Massachusetts Democratic senatorial candidate Elizabeth Warren was confronted by reporters in Boston over her claims at having Native American heritage — a claim that an editorial in The Hill calls correct in “mythical terms.”
In this 1996 article from The Crimson, for instance, Harvard Law spokesperson Mike Chmura describes Professor Warren as being Native American, even though, as the article states, “the conventional wisdom among students and faculty is that the Law School faculty includes no minority women.” Boston.com reports today that “for at least six straight years during Warren’s tenure, Harvard University reported in federally mandated diversity statistics that it had a Native American woman in its senior ranks at the law school,” despite the fact that Warren had been unable to produce a Native American ancestor, instead attributing her belief to family stories.
Warren has claimed that she did not benefit from being listed as a minority in law directories and had claimed Native American heritage solely as a way of meeting people of similar backgrounds. She had also said that, until a few weeks ago, she was unaware that Harvard had been promoting her as a minority.
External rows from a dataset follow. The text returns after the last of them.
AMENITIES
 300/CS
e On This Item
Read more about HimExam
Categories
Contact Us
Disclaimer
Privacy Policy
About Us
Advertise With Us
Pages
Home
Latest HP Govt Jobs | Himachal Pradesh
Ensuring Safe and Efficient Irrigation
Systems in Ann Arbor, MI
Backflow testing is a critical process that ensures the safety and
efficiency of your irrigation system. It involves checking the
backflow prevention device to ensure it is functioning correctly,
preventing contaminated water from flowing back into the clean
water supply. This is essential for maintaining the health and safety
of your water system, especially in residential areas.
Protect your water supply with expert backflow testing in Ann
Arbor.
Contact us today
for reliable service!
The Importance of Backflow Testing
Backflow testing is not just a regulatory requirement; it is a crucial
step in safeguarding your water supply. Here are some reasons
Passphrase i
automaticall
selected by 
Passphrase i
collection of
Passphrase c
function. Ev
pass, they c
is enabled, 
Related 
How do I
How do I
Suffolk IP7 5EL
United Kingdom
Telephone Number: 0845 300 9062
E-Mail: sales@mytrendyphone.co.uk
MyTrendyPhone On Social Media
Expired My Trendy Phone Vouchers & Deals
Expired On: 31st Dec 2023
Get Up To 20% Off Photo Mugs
When asked by a reporter to clear up the issue of her background, Warren responded by saying that voters were concerned about the economy. “Members of the Cherokee Nation want to know,” the reporter interrupted. “They say you should come clean.”
Warren avoided answering the question directly, saying only that her Republican opponent Scott Brown “hammered on my family at the same time that, now, that middle class families are also getting hammered.”
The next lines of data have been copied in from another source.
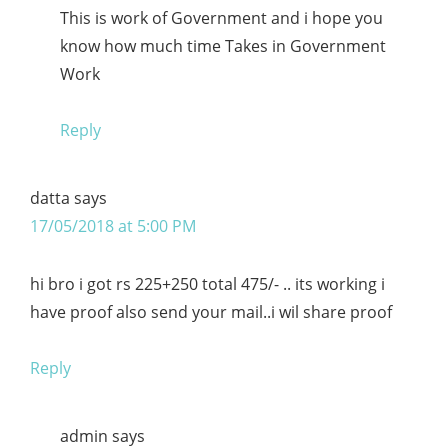
This is work of Government and i hope you
know how much time Takes in Government
Work
Reply
datta
says
17/05/2018 at 5:00 PM
hi bro i got rs 225+250 total 475/- .. its working i
have proof also send your mail..i wil share proof
Reply
admin
says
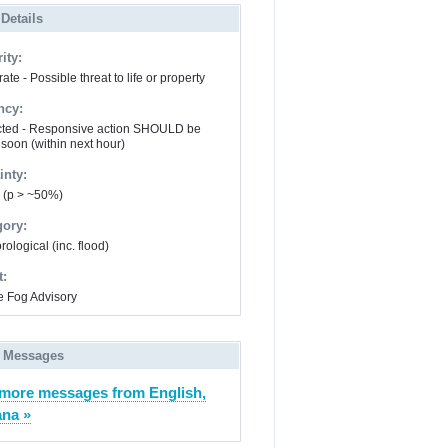
 Details
ity:
te - Possible threat to life or property
ncy:
ted - Responsive action SHOULD be
 soon (within next hour)
inty:
y (p > ~50%)
gory:
ological (inc. flood)
t:
 Fog Advisory
 Messages
more messages from English,
ana »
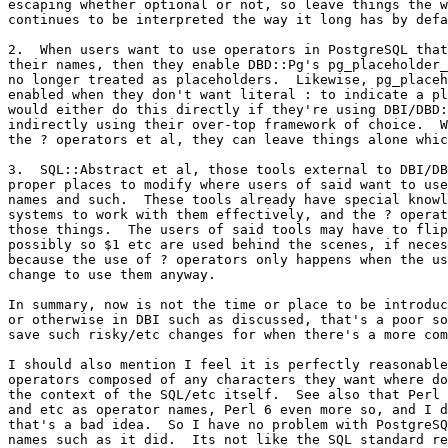
escaping whether optional or not, so leave things the w
continues to be interpreted the way it long has by defa
2.  When users want to use operators in PostgreSQL that
their names, then they enable DBD::Pg's pg_placeholder_
no longer treated as placeholders.  Likewise, pg_placeh
enabled when they don't want literal : to indicate a pl
would either do this directly if they're using DBI/DBD:
indirectly using their over-top framework of choice.  W
the ? operators et al, they can leave things alone whic
3.  SQL::Abstract et al, those tools external to DBI/DB
proper places to modify where users of said want to use
names and such.  These tools already have special knowl
systems to work with them effectively, and the ? operat
those things.  The users of said tools may have to flip
possibly so $1 etc are used behind the scenes, if neces
because the use of ? operators only happens when the us
change to use them anyway.

In summary, now is not the time or place to be introduc
or otherwise in DBI such as discussed, that's a poor so
save such risky/etc changes for when there's a more com
I should also mention I feel it is perfectly reasonable
operators composed of any characters they want where do
the context of the SQL/etc itself.  See also that Perl 
and etc as operator names, Perl 6 even more so, and I d
that's a bad idea.  So I have no problem with PostgreSQ
names such as it did.  Its not like the SQL standard re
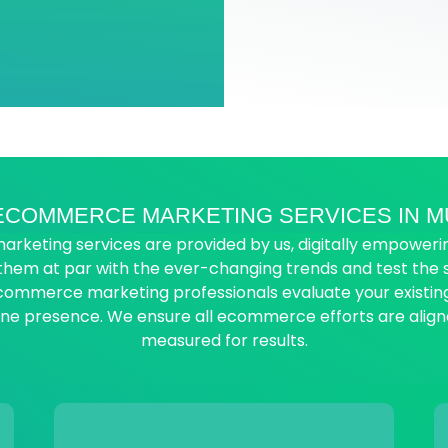
ECOMMERCE MARKETING SERVICES IN M
ting services are provided by us, digitally empowering
 them at par with the ever-changing trends and test th
ecommerce marketing professionals evaluate your exist
line presence. We ensure all ecommerce efforts are align
measured for results.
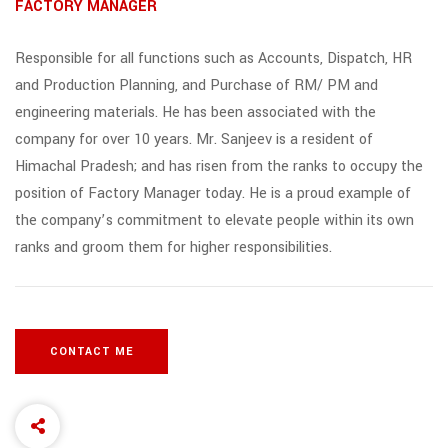
FACTORY MANAGER
Responsible for all functions such as Accounts, Dispatch, HR
and Production Planning, and Purchase of RM/ PM and
engineering materials. He has been associated with the
company for over 10 years. Mr. Sanjeev is a resident of
Himachal Pradesh; and has risen from the ranks to occupy the
position of Factory Manager today. He is a proud example of
the company’s commitment to elevate people within its own
ranks and groom them for higher responsibilities.
CONTACT ME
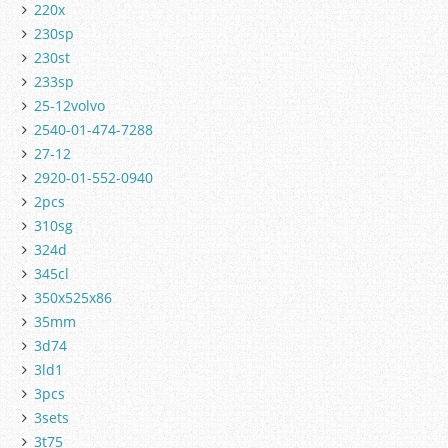
220x
230sp
230st
233sp
25-12volvo
2540-01-474-7288
27-12
2920-01-552-0940
2pcs
310sg
324d
345cl
350x525x86
35mm
3d74
3ld1
3pcs
3sets
3t75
“I have answered the questions about my background, about my family,” she later added.
“You’re not answering the question,” the reporter said.
Colmes, after noting that whether or not Warren is a member of the Cherokee Nation is not a make or break issue for voters, weighed in by saying that this story is important because it speaks to Warren’s ability to tell the truth and be forthcoming.
Gallagher chimed in, joking that “Pocafibber is having a little bit of trouble in her teepee right now.” This prompted both Bream and Colmes to shake their heads. Then, when Gallagher brought Obama’s past into the mix, Colmes advised him to stick to the topic. Gallagher then shared that, as he sees it, voters should care about the truthfulness of Warren’s comments on ethical grounds. “Democrats have a long history of lying,” he added, and they are not “held accountable” for it.
Gallagher wrapped up by expressing his hope that Massachusetts voters send “Pocafibber packing.”
“Good to hear that joke again,” said Colmes, dryly.
Both men agreed, however, that Warren needs to simply answer the question and, if needed, admit that she had made a mistake by having been untruthful in her claims about her ancestry and minority status.